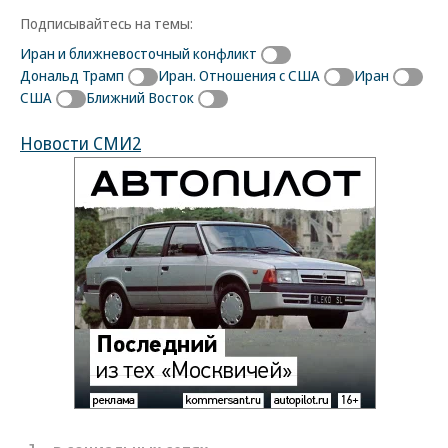
Подписывайтесь на темы:
Иран и ближневосточный конфликт
Дональд Трамп
Иран. Отношения с США
Иран
США
Ближний Восток
Новости СМИ2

◆ **Exercise**
Only the lines from the one holding "Иран и ближневосточный конфликт" through the end of the records should appear in the answer, each repeated exactly.

◆ **Written solution**
Иран и ближневосточный конфликт
Дональд Трамп
Иран. Отношения с США
Иран
США
Ближний Восток
Новости СМИ2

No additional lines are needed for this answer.